Welcome to the Art of Scorekeeping!
I’m using this website to explain and advocate for changes to Federal budget enforcement rules that are consistent with best practices and provide better incentives for policy officials to make efficient choices. Our current budget enforcement system of discretionary caps and PAYGO serves the useful purpose of enforcing budget deals between the Congress and the President, but we could and should make adjustments that create better budget incentives and lead to more efficient outcomes.
How the Federal Government budgets for expensive federally-owned capital assets is an example. We issue lots of excellent guidance to agencies about capital planning best practices, but our current budget system does a poor job of planning for these funding needs where it counts — when Congress approves appropriations bills. Before I retired from OMB, I helped design and draft legislation for a new budget mechanism — a Federal Capital Revolving Fund — that would greatly improve budget incentives in this area.
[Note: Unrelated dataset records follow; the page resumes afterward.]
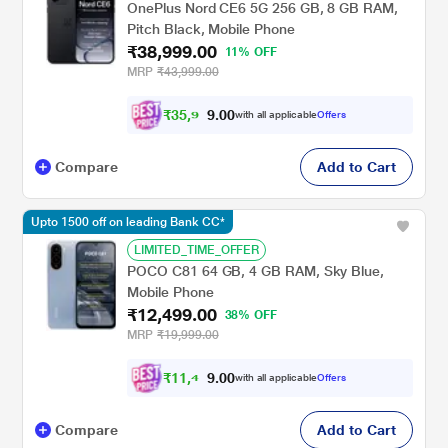
OnePlus Nord CE6 5G 256 GB, 8 GB RAM,
Pitch Black, Mobile Phone
₹38,999.00
11% OFF
MRP
₹43,999.00
₹
3
5
,
9
0
0
9
with all applicable
Offers
.
Compare
Add to Cart
Upto 1500 off on leading Bank CC*
LIMITED_TIME_OFFER
POCO C81 64 GB, 4 GB RAM, Sky Blue,
Mobile Phone
₹12,499.00
38% OFF
MRP
₹19,999.00
₹
1
1
,
4
0
0
9
with all applicable
Offers
.
Compare
Add to Cart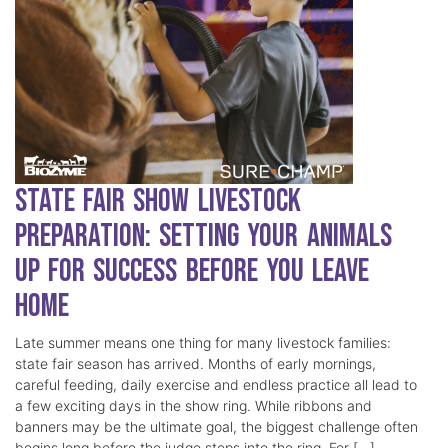
State Fair Show Livestock
Preparation: Setting Your Animals
Up for Success Before You Leave
Home
Late summer means one thing for many livestock families:
state fair season has arrived. Months of early mornings,
careful feeding, daily exercise and endless practice all lead to
a few exciting days in the show ring. While ribbons and
banners may be the ultimate goal, the biggest challenge often
begins long before the judge steps into the ring. For […]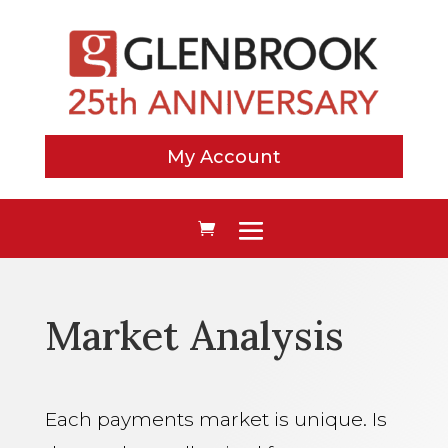
My Account
Market Analysis
Each payments market is unique. Is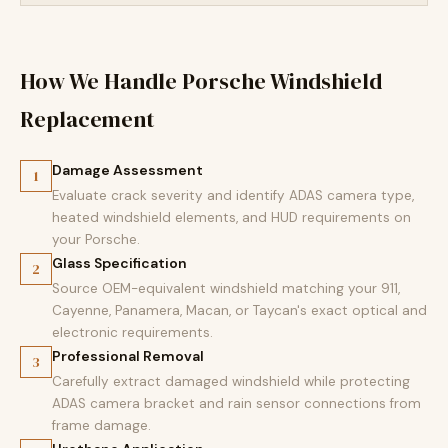
How We Handle Porsche Windshield
Replacement
Damage Assessment
1
Evaluate crack severity and identify ADAS camera type,
heated windshield elements, and HUD requirements on
your Porsche.
Glass Specification
2
Source OEM-equivalent windshield matching your 911,
Cayenne, Panamera, Macan, or Taycan's exact optical and
electronic requirements.
Professional Removal
3
Carefully extract damaged windshield while protecting
ADAS camera bracket and rain sensor connections from
frame damage.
Read about the problem and the solution here.
I want to be clear that I’m advocating for limited and targeted changes to budget enforcement. The Federal budget scoring rules are based on concepts and best practices that have stood the test of time. Their primary function is to make the full cost of legislation transparent so that decision-makers and the public have the information and incentive to make efficient decisions. By and large, the rules do this well.
When program advocates criticize the scoring rules, it’s frequently because the cost of their legislative proposals can’t stand the light of day. Their proposed “fixes” to the rules are usually gimmicks designed to obfuscate costs and give unfair advantage to their proposals in the annual competition for funding.
As an OMB scorekeeper from 1984-2019, I worked to apply the rules consistently and fairly, and to improve the rules where they were not working appropriately. I’m not interested in scoring gimmicks. I fought off far too many of them during my 35 year career. With a $1 trillion gap in 2020 between Federal commitments and our willingness to pay for them, we don’t need scoring gimmicks that hide costs.